51 Views Asked by At

"The cooler in a car contains $8$ litres. The coolant fluid contains $\dfrac3{10}$ of glycol and rest is water. To increase the glycol content to $\dfrac35$ you drop some of the coolant fluid and fill on with glycol. How much coolant fluid do you need to drop?"

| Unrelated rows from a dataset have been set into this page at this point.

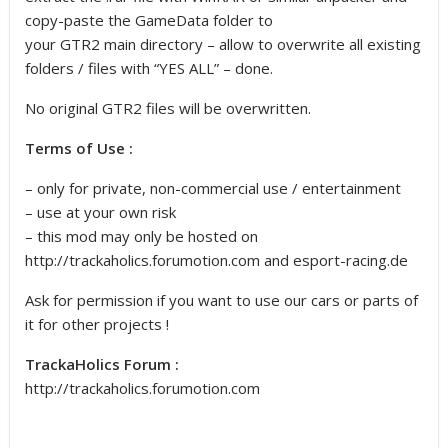
copy-paste the GameData folder to
your GTR2 main directory – allow to overwrite all existing
folders / files with “YES ALL” – done.
No original GTR2 files will be overwritten.
Terms of Use :
– only for private, non-commercial use / entertainment
– use at your own risk
– this mod may only be hosted on
http://trackaholics.forumotion.com and esport-racing.de
Ask for permission if you want to use our cars or parts of
it for other projects !
TrackaHolics Forum :
http://trackaholics.forumotion.com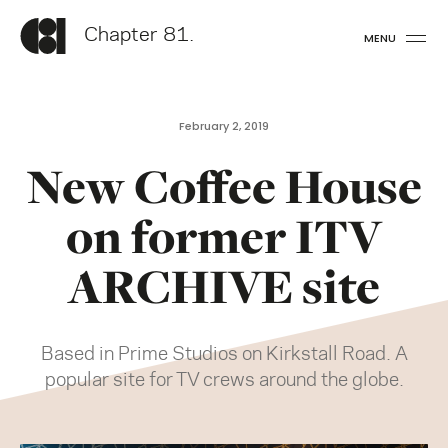
Chapter 81.
MENU
February 2, 2019
New Coffee House
on former ITV
ARCHIVE site
Based in Prime Studios on Kirkstall Road. A
popular site for TV crews around the globe.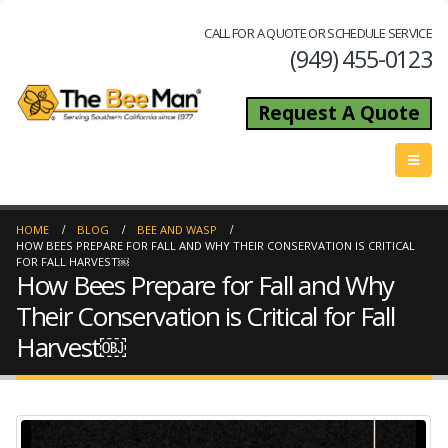
CALL FOR A QUOTE OR SCHEDULE SERVICE
(949) 455-0123
Request A Quote
HOME
BLOG
BEE AND WASP
HOW BEES PREPARE FOR FALL AND WHY THEIR CONSERVATION IS CRITICAL
FOR FALL HARVEST￼
How Bees Prepare for Fall and Why
Their Conservation is Critical for Fall
Harvest￼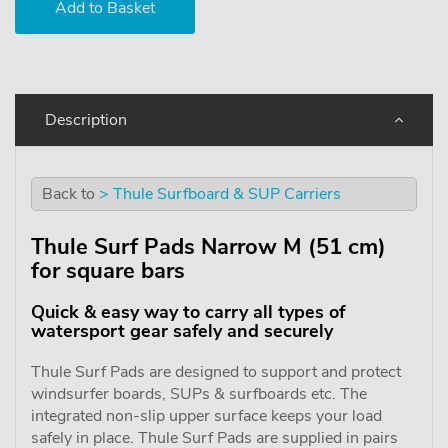
Description
Back to
> Thule Surfboard & SUP Carriers
Thule Surf Pads Narrow M (51 cm)
for square bars
Quick & easy way to carry all types of
watersport gear safely and securely
Thule Surf Pads are designed to support and protect
windsurfer boards, SUPs & surfboards etc. The
integrated non-slip upper surface keeps your load
safely in place. Thule Surf Pads are supplied in pairs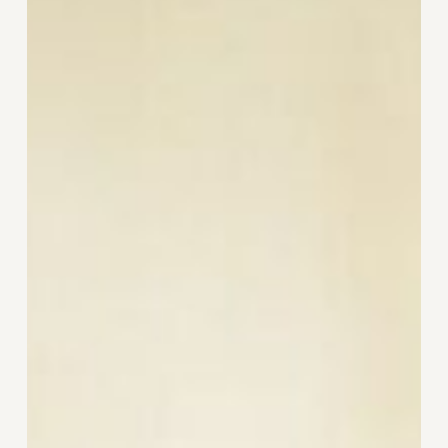
Noticing
What’s
Off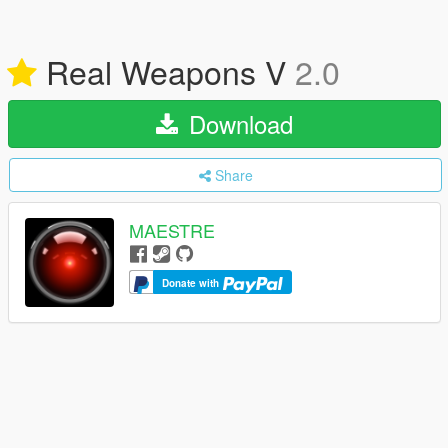
Real Weapons V
2.0
Download
Share
MAESTRE
Donate with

So I'm having trouble solving this, the cooler contains a total of $0.3\times8 = 2.4$ litres of glycol in the beginning. In the end it has to contain $0.6\times8 = 4.8$ litres. So I thought I could do this:

$2.4 - 0.3x + x = 4.8$

$3.1x = 4.8$

$x = 1.55$ , well kind of.

But the answer should be that you need to drop $3.4$ litres.. some I'm stuck. Any help is appreciated!

1

There are 1 best solutions below

1
On BEST ANSWER

If $x$ is the dropped amount, you have $0.3\times(8-x)$ of the original and $x$ added glycol at the end, and you want $0.3(8-x)+x=4.8$. So far you have that, but in the next line you get to $3.1x=4.8$. I have no idea where it's from. 2.4+1-0.3? But the first term doesn't have $x$ in it. It should be $0.7x=2.4$.